Banjarmasian, (Antaranews Kalsel) - Ketua Forum Koordinasi Pencegahan Terorisme Provinsi Kalimantan Selatan Hermansyah Manaf berharap media lebih proaktif dalam turut mencegah tindakan terorisme di Kalsel antara lain melalui penyampaian fakta secara benar dan berimbang tanpa memihak.


Menurut Herman di Banjarmasin, Selasa, dengan pemberitaan yang berimbang dan menyejukkan, maka media telah berperan turut mencegah kemungkinan terjadinya konflik yang bekepanjangan dan meluas.

"Peran media sangat besar dalam memberikan informasi agar masyarakat lebih waspada terhadap berbagai kemungkinan yang terjadi di sekitarnya, juga berperan untuk `menyejukkan` suasana dengan berita-berita yang mencerdaskan dan memberikan semangat persatuan," katanya.

Untuk menyamakan persepsi tersebut, tambah Herman, pada Senin (3/3) diadakan Workshop Media bertema Revitalisasi Peran media dalam Pencegahan Terorisme yang diselenggaran Forum Koordinasi Pencegahan Terorisme Provinsi Kalsel di Banjarmasin.

Herman mengungkapkan, diadakannya workshop atau pelatihan tersebut, bukan berarti Kalsel terdapat indikasi adanya terorisme, tetapi semata-semata untuk pencegahan dini agar daerah ini tetap kondusif, tidak dimasuki oleh orang-orang yang tidak bertanggungjawab.

Menurut Herman, situasi Kalsel yang saat ini cukup kondusif, bisa dimanfaatkan oleh orang-orang yang ingin bertindak jahat untuk bersembunyi atau menyusun strategi.

Selain itu, kata dia, Kalsel yang kaya sumber daya alam, baik pertambangan maupun perkebunan, juga menjadi lahan yang menjanjikan untuk mencari dana dalam melakukan misi terorisme yang mungkin kini sedang disusun.

"Melihat kemungkinan tersebut, kita ingin melibatkan seluruh pihak, bukan hanya media, tetapi masyarakat luas, untuk melakukan pencegahan dini.

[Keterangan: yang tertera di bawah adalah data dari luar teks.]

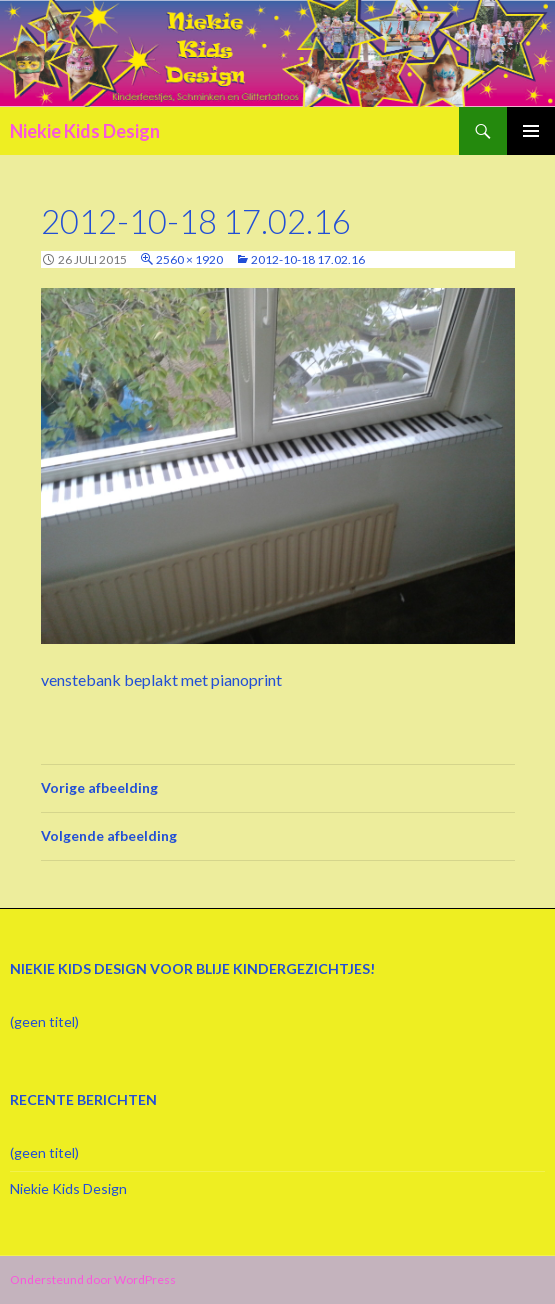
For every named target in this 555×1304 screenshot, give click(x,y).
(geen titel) (44, 1021)
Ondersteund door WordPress (93, 1279)
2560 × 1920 (189, 259)
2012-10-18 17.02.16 (308, 259)
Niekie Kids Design (85, 131)
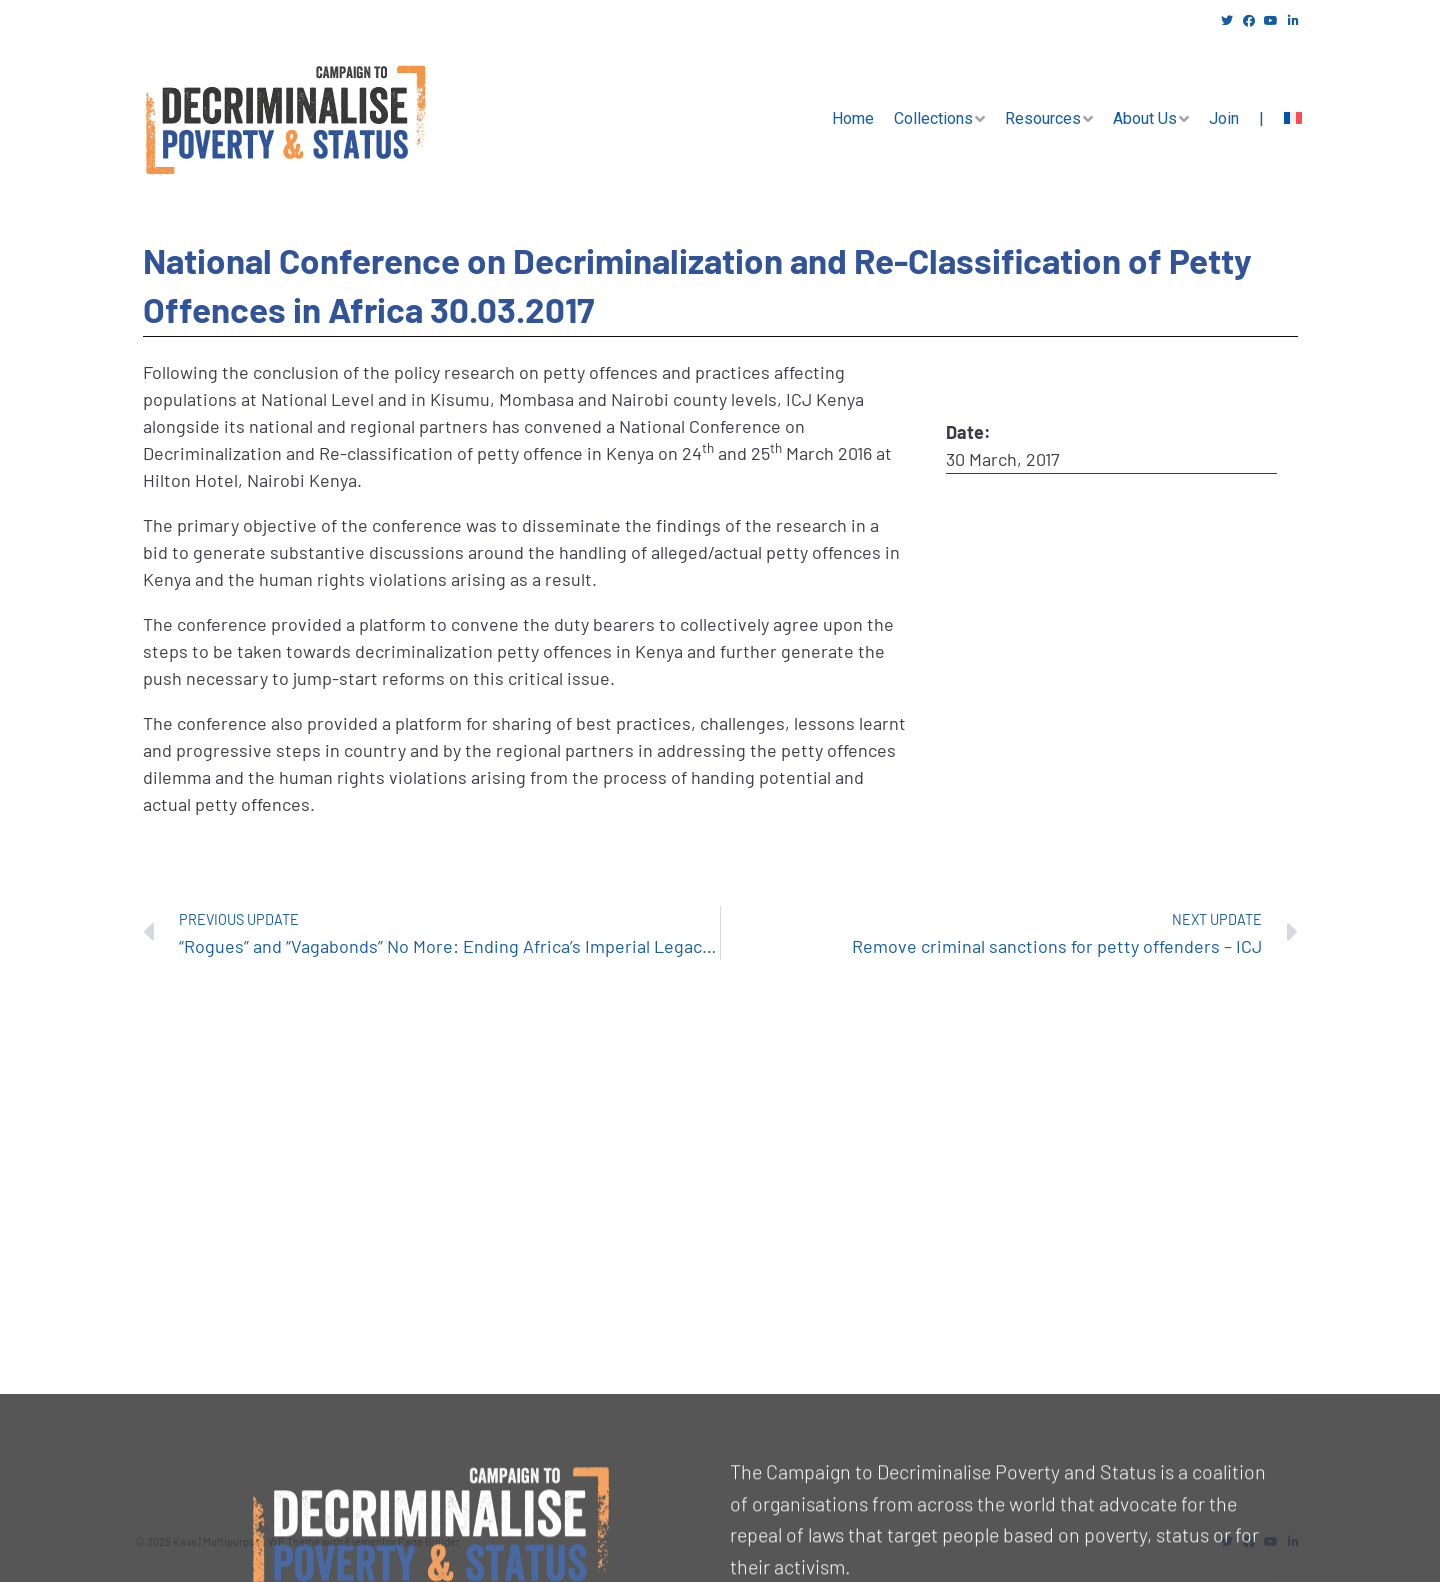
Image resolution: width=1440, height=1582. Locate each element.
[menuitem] (1293, 119)
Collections (933, 118)
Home (853, 118)
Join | (1236, 118)
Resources (1043, 118)
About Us (1145, 118)
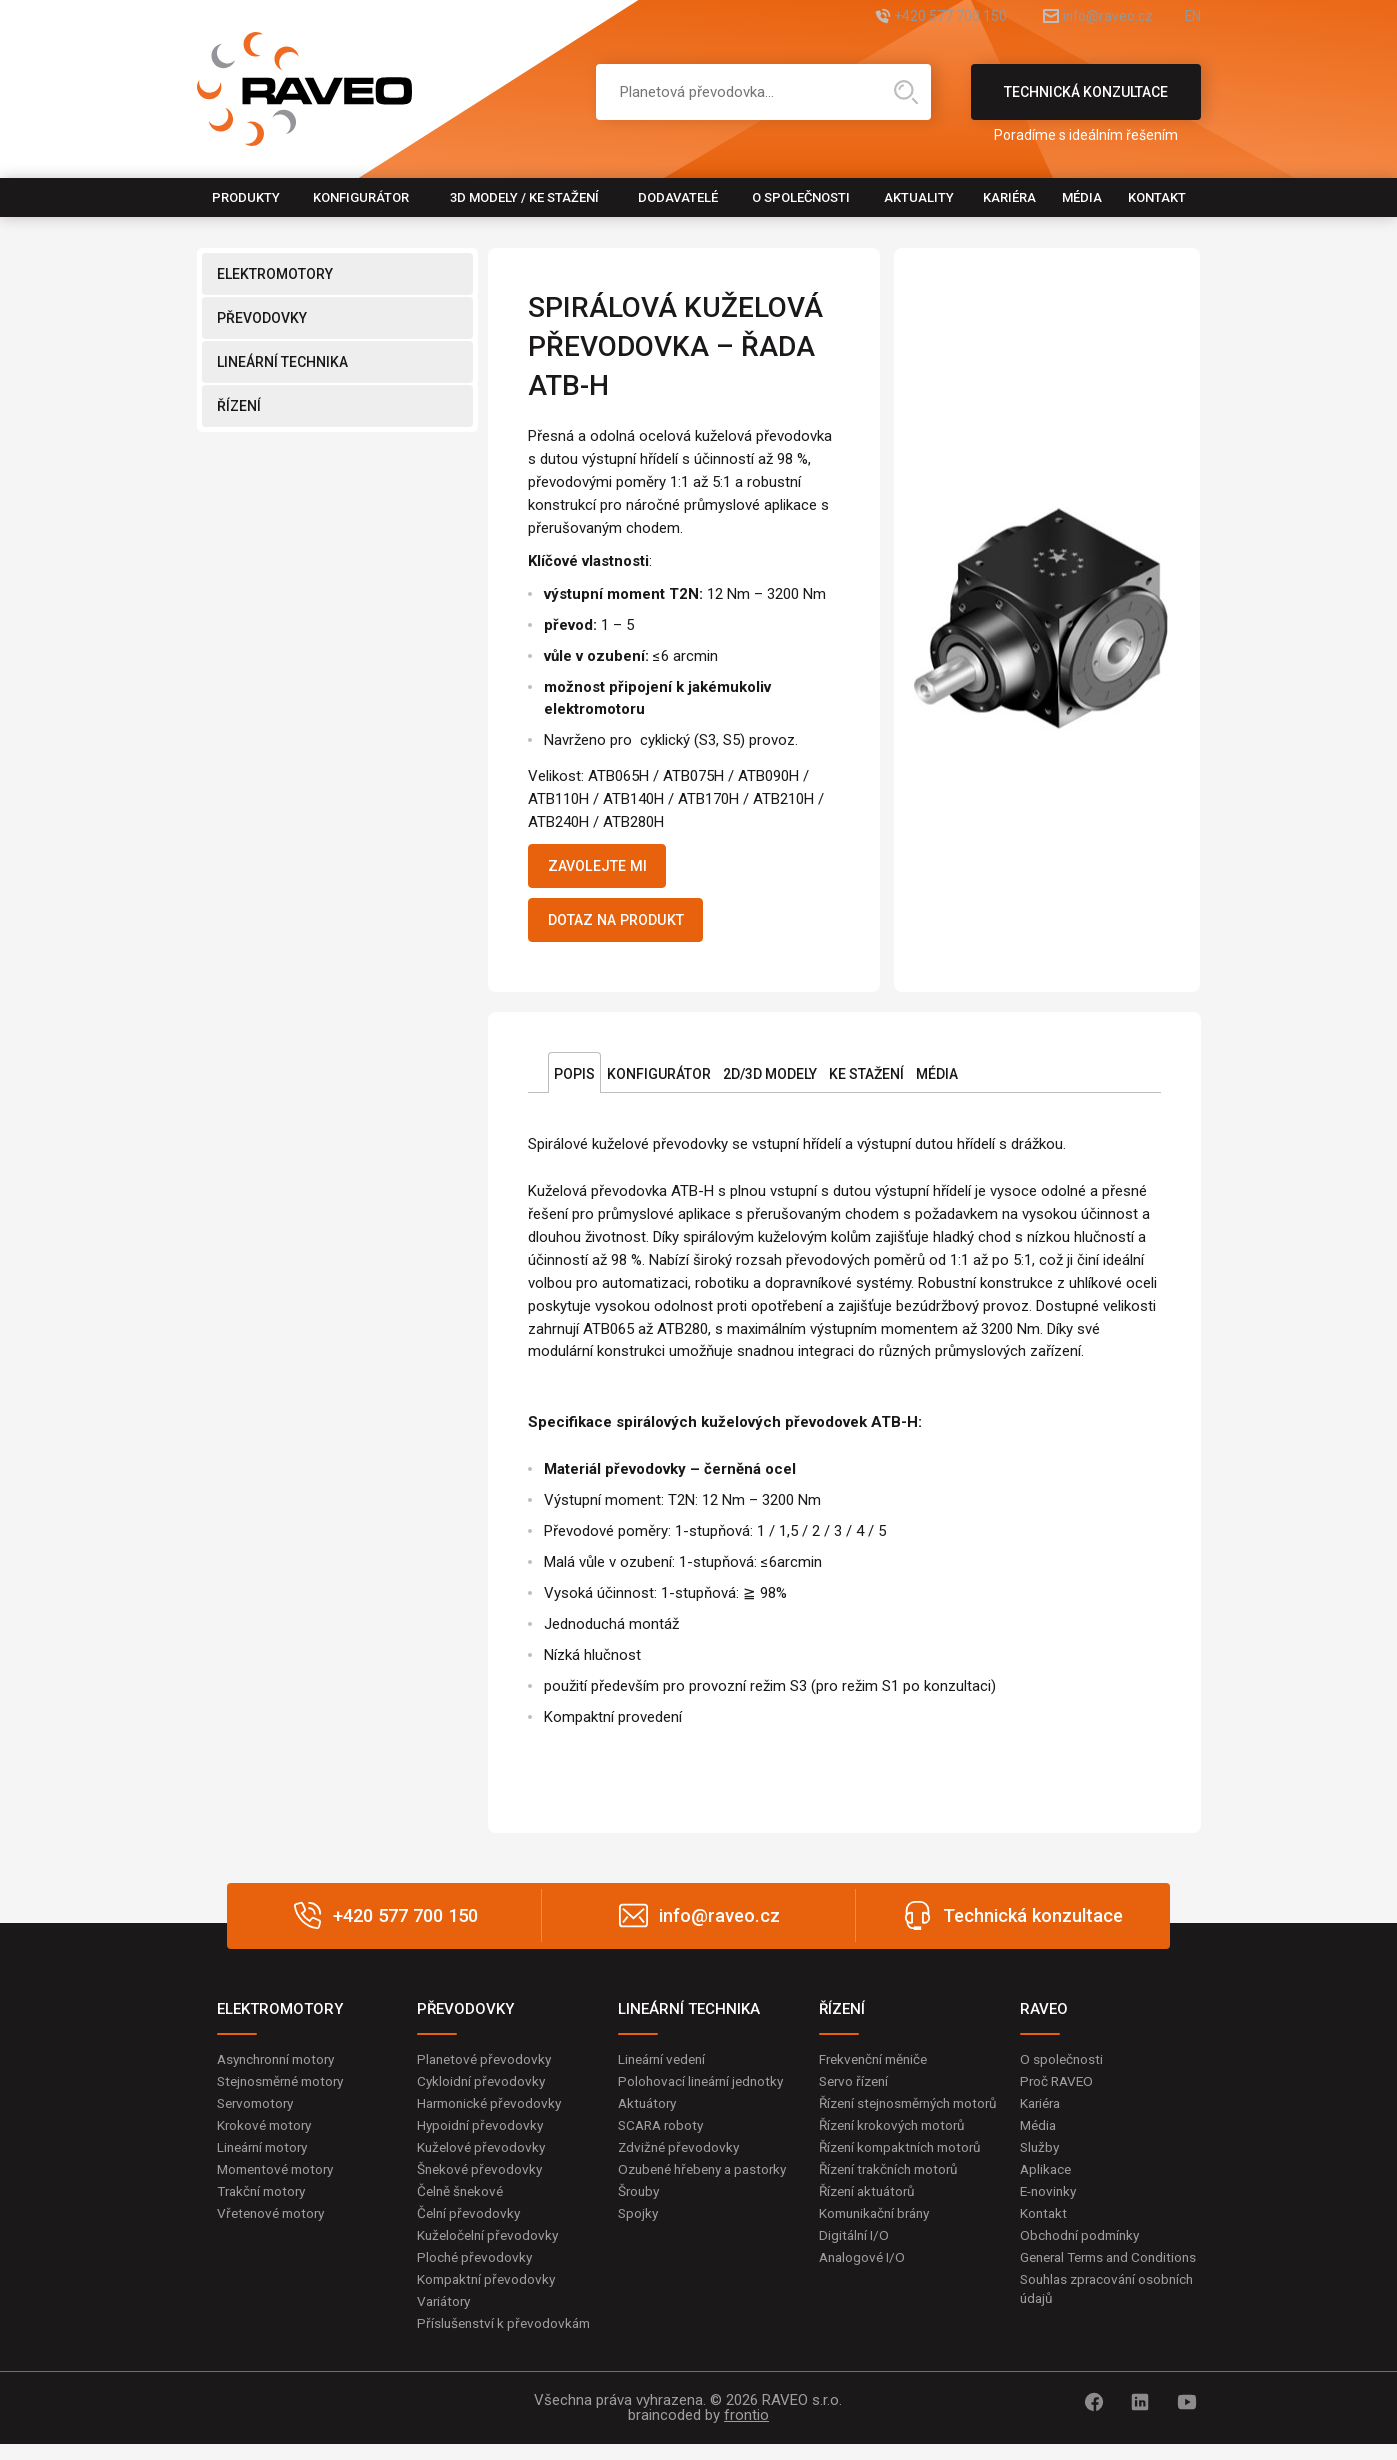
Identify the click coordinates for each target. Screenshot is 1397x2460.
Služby (1041, 2157)
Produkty (246, 197)
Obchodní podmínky (1082, 2248)
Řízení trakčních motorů (894, 2200)
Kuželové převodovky (483, 2157)
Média (1082, 197)
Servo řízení (856, 2090)
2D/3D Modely (770, 1082)
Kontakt (1157, 197)
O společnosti (801, 197)
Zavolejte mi (605, 868)
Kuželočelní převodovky (490, 2248)
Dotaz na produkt (627, 926)
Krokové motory (267, 2135)
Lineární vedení (665, 2067)
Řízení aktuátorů (871, 2222)
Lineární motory (266, 2157)
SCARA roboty (663, 2135)
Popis (574, 1082)
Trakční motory (264, 2203)
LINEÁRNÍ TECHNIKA (282, 362)
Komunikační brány (879, 2245)
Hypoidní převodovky (482, 2135)
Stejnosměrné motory (286, 2090)
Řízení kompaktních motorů (906, 2177)
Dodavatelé (678, 197)
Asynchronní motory (281, 2067)
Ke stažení (866, 1082)
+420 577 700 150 (904, 17)
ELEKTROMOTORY (275, 274)
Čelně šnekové (462, 2203)
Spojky (639, 2245)
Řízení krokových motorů (897, 2154)
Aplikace (1047, 2180)
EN (1192, 17)
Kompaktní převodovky (489, 2293)
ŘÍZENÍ (239, 406)
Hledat (906, 92)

Ini sangat penting untuk dilakukan," katanya.

Menurut Herman, forum yang sekarang sudah terbentuk di 13 kabupaten/kota se Kalsel, bahkan tingkat kecamatan itu, dirancang agar bisa memberikan informasi yang lebih cepat, terkait berbagai hal yang terjadi di masyarakat, sehingga bisa dilakukan pencegahan dini.

Herman yang juga Kepala Badan Kesatuan Bangsa dan Politik (Kesbangpol) Provinsi Kalsel mengatakan, upaya tersebut juga sebagai antisipasi, karena diyakini saat ini tidak ada daerah yang dinyatakan 100 persen bebas ancaman aksi teroris dan gangguan ketertiban masyarakat.

"Dari pertemuan kami dengan BNPT (Badan Nasional Penanggulangan Teroris) beberapa hari lalu di Jakarta, dapat disimpulkan tidak ada daerah yang aman dari teroris, jadi semua harus waspada," katanya.

Bahkan, tambah dia, insiden seperti penemuan senjata rakitan dan aksi perampokan toko yang beberapa kali terjadi, patut dijadikan indikasi adanya ancaman terorisme, dan itu perlu kewaspadaan bersama.

Deputi I BNPT Mayjen Agus Surya Bakti sebagai pemateri utama bertema Radikalisme dan Terorisme sebagai Ancaman Nasional mengatakan, peran media sangat penting untuk menyampaikan fakta ke masyarakat.

"Fakta tersebut harus disampaikan secara bertanggungjawab untuk mencerdaskan masyarakat dan menciptakan suasana damai. Jangan sampai fakta yang disampaikan menjadi sentimen sensitif terhadap agama," katanya.

Dia juga mengharapkan agar media massa mampu mensinergikan semua kepentingan masyarakat di daerah untuk mencegah masuknya ideologi teroris.

  "Kalsel memang masih belum menujukkan adanya gangguan keamanan yang berbahaya, tetapi kita harus waspada, karena teroris mencari tempat yang dianggap aman untuk merencanakan kegiatan dan memegaruhi masyarakat," katanya.